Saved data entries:
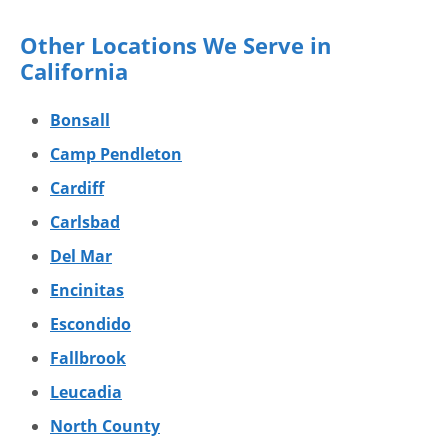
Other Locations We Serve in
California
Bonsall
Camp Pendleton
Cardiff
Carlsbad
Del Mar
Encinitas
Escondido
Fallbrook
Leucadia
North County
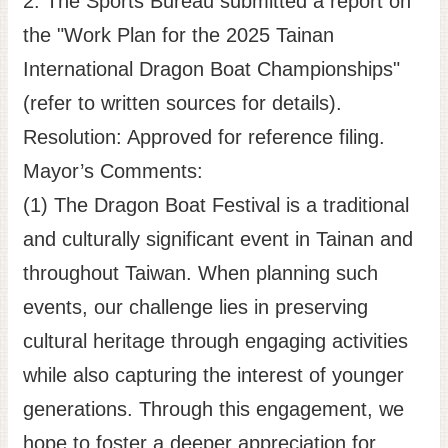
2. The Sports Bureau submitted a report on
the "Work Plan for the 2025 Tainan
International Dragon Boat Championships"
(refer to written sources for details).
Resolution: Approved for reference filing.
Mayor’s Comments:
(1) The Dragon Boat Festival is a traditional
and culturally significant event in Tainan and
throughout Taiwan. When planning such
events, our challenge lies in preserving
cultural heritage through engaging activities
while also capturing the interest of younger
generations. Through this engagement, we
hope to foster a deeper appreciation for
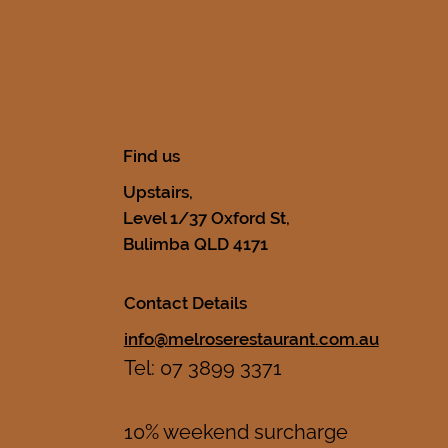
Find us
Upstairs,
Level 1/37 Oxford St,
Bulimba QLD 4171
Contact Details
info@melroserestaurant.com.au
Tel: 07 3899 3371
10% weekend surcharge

==

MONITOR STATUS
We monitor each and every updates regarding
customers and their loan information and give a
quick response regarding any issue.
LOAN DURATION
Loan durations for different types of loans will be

• [Task objective] Retype exactly the lines of the data above that fall between the line with "and culturally significant" and the line with "generations. Through this engagement, we", inclusive, and add nothing.

• [Answer to the exercise]
and culturally significant event in Tainan and
throughout Taiwan. When planning such
events, our challenge lies in preserving
cultural heritage through engaging activities
while also capturing the interest of younger
generations. Through this engagement, we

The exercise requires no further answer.